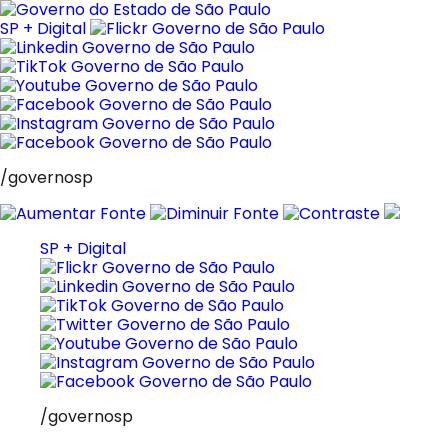
Pular
para
SP + Digital
o
conteúdo
/governosp
SP + Digital
/governosp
——
• **Exercise prompt**
Set the listing down again exactly, skipping each picture.

• **Your solution**
Pular
para
SP + Digital
o
conteúdo
/governosp
SP + Digital
/governosp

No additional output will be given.